I was including some text in the last item of a bulleted list and discovered that the text following the code wasn’t rendered by Discourse.
Markdown:
* Item 1
* Item 2
```javascript
var msg = "Hello world!";
console.debug(msg);
```
This is hidden
Rendered:
Item 1
Item 2
var msg = "Hello world!";
console.debug(msg);
This is hidden
I was expecting that indenting the last line (“This is hidden”) with 4 spaces would allow me to continue the bulleted item with text following the code. While I could surely be doing this wrong, it seemed like a bug that the text was actually omitted (hidden) within my post.
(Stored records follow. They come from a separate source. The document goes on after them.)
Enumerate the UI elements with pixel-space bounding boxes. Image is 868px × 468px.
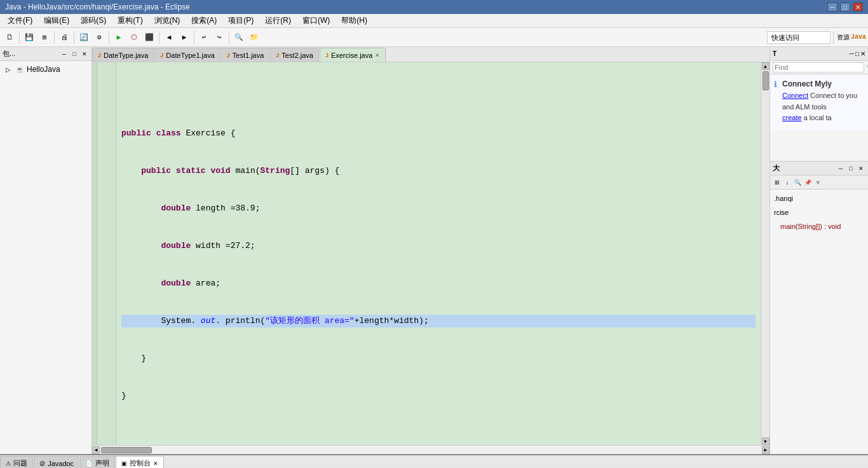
run-button[interactable]: ▶ [112, 31, 126, 45]
code-line-2: public class Exercise { [121, 127, 756, 140]
tree-item-hellojava[interactable]: ▷ ☕ HelloJava [3, 64, 89, 75]
redo-button[interactable]: ↪ [212, 31, 226, 45]
menu-window[interactable]: 窗口(W) [297, 14, 335, 27]
outline-header-controls: ─ □ ✕ [836, 164, 865, 173]
main-layout: 包... ─ □ ✕ ▷ ☕ HelloJava J DateType.java… [0, 47, 868, 454]
tab-icon-test2: J [276, 52, 279, 59]
refresh-button[interactable]: 🔄 [77, 31, 91, 45]
console-icon: ▣ [121, 460, 127, 467]
tab-problems[interactable]: ⚠ 问题 [0, 456, 33, 468]
search-input[interactable] [773, 62, 864, 72]
right-panel-maximize[interactable]: □ [855, 50, 859, 57]
quick-access-input[interactable]: 快速访问 [767, 31, 831, 44]
project-label: HelloJava [27, 65, 60, 74]
code-line-7: System. out. println("该矩形的面积 area="+leng… [121, 315, 756, 327]
close-panel-button[interactable]: ✕ [80, 50, 89, 59]
outline-package-label: .hanqi [774, 195, 793, 202]
outline-item-method[interactable]: main(String[]) : void [773, 220, 865, 234]
editor-horizontal-scrollbar[interactable]: ◀ ▶ [92, 445, 770, 454]
left-panel-header: 包... ─ □ ✕ [0, 47, 92, 61]
tab-datetype[interactable]: J DateType.java [92, 48, 154, 62]
resource-perspective[interactable]: 资源 [836, 31, 850, 45]
close-button[interactable]: ✕ [853, 3, 863, 11]
print-button[interactable]: 🖨 [57, 31, 71, 45]
right-panel-close[interactable]: ✕ [860, 50, 865, 57]
code-editor[interactable]: public class Exercise { public static vo… [92, 62, 770, 445]
debug-button[interactable]: ⬡ [127, 31, 141, 45]
outline-toolbar-btn3[interactable]: 🔍 [793, 178, 802, 187]
open-resource-button[interactable]: 📁 [247, 31, 261, 45]
outline-minimize[interactable]: ─ [836, 164, 845, 173]
code-content[interactable]: public class Exercise { public static vo… [116, 62, 761, 445]
tab-datetype1[interactable]: J DateType1.java [154, 48, 220, 62]
right-panel-top: T ─ □ ✕ 🔍 All ▷ ℹ Connect Myly [770, 47, 868, 162]
outline-toolbar-btn5[interactable]: ▿ [813, 178, 822, 187]
scroll-up-button[interactable]: ▲ [762, 62, 770, 70]
right-panel-minimize[interactable]: ─ [850, 50, 854, 57]
menu-source[interactable]: 源码(S) [76, 14, 111, 27]
console-tab-close[interactable]: ✕ [153, 460, 158, 467]
outline-toolbar-btn1[interactable]: ⊞ [773, 178, 782, 187]
mylyn-text3: create a local ta [782, 113, 857, 124]
forward-button[interactable]: ▶ [177, 31, 191, 45]
connect-link[interactable]: Connect [782, 92, 808, 99]
outline-item-package[interactable]: .hanqi [773, 192, 865, 206]
tab-declaration[interactable]: 📄 声明 [80, 456, 115, 468]
menu-project[interactable]: 项目(P) [223, 14, 259, 27]
stop-button[interactable]: ⬛ [142, 31, 156, 45]
outline-toolbar: ⊞ ↓ 🔍 📌 ▿ [770, 176, 868, 189]
scroll-left-button[interactable]: ◀ [92, 446, 100, 454]
properties-button[interactable]: ⚙ [92, 31, 106, 45]
tab-test1[interactable]: J Test1.java [221, 48, 270, 62]
editor-vertical-scrollbar[interactable]: ▲ ▼ [761, 62, 770, 445]
outline-header: 大 ─ □ ✕ [770, 162, 868, 176]
scroll-down-button[interactable]: ▼ [762, 437, 770, 445]
toolbar-sep-8 [833, 31, 834, 44]
tab-close-exercise[interactable]: ✕ [375, 52, 380, 59]
minimize-panel-button[interactable]: ─ [60, 50, 69, 59]
open-type-button[interactable]: 🔍 [232, 31, 246, 45]
menu-search[interactable]: 搜索(A) [186, 14, 222, 27]
new-button[interactable]: 🗋 [3, 31, 17, 45]
java-perspective[interactable]: Java [851, 31, 865, 45]
tab-javadoc[interactable]: @ Javadoc [34, 456, 79, 468]
outline-item-class[interactable]: rcise [773, 206, 865, 220]
menu-navigate[interactable]: 浏览(N) [149, 14, 186, 27]
menu-run[interactable]: 运行(R) [260, 14, 296, 27]
right-panel-title: T [773, 50, 776, 57]
tab-test2[interactable]: J Test2.java [270, 48, 319, 62]
menu-help[interactable]: 帮助(H) [336, 14, 372, 27]
code-line-6: double area; [121, 277, 756, 290]
mylyn-text3-suffix: a local ta [804, 114, 832, 121]
tab-declaration-label: 声明 [95, 458, 109, 468]
undo-button[interactable]: ↩ [197, 31, 211, 45]
maximize-panel-button[interactable]: □ [70, 50, 79, 59]
tab-exercise[interactable]: J Exercise.java ✕ [320, 48, 386, 62]
back-button[interactable]: ◀ [162, 31, 176, 45]
tab-javadoc-label: Javadoc [48, 460, 74, 467]
scroll-thumb[interactable] [763, 71, 769, 90]
horiz-scroll-thumb[interactable] [101, 447, 152, 453]
tab-problems-label: 问题 [13, 458, 27, 468]
scroll-right-button[interactable]: ▶ [762, 446, 770, 454]
outline-maximize[interactable]: □ [846, 164, 855, 173]
maximize-button[interactable]: □ [840, 3, 850, 11]
menu-edit[interactable]: 编辑(E) [39, 14, 74, 27]
outline-method-label: main(String[]) : void [780, 223, 841, 230]
save-all-button[interactable]: ⊞ [37, 31, 51, 45]
save-button[interactable]: 💾 [22, 31, 36, 45]
outline-close[interactable]: ✕ [857, 164, 865, 173]
outline-toolbar-btn4[interactable]: 📌 [803, 178, 812, 187]
code-line-8: } [121, 352, 756, 365]
outline-tree: .hanqi rcise main(String[]) : void [770, 189, 868, 236]
menu-file[interactable]: 文件(F) [3, 14, 37, 27]
mylyn-text2: and ALM tools [782, 102, 857, 113]
mylyn-text1-suffix: Connect to you [810, 92, 857, 99]
outline-toolbar-btn2[interactable]: ↓ [783, 178, 792, 187]
tab-label-exercise: Exercise.java [331, 52, 372, 59]
tab-console[interactable]: ▣ 控制台 ✕ [116, 456, 164, 468]
minimize-button[interactable]: ─ [827, 3, 837, 11]
create-link[interactable]: create [782, 114, 802, 121]
line-num-7 [97, 141, 116, 154]
menu-refactor[interactable]: 重构(T) [112, 14, 147, 27]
If the code doesn’t happen to be the last item in the bulletted list, it behaves slightly differently. The text following the code isn’t hidden and the code is no longer syntax-hlighted as expected:
Markdown:
* Item 1
* Item 2
```javascript
var msg = "Hello world!";
console.debug(msg);
```
This is not hidden
* Item 3
Rendered:
Item 1
Item 2
var msg = "Hello world!";
console.debug(msg);
This is not hidden
Item 3
That makes me think I just don’t know how to properly embed code within a bulletted list.
Any thoughts? Am I doing this wrong, is there a bug, or is this not yet a feature of Discourse?
Seems like an edge case misuse of MarkDown, but maybe if instead of using the 3 backticks “code block” you used the 1 backtick “inline code” ? (even though it spans more than 1 line)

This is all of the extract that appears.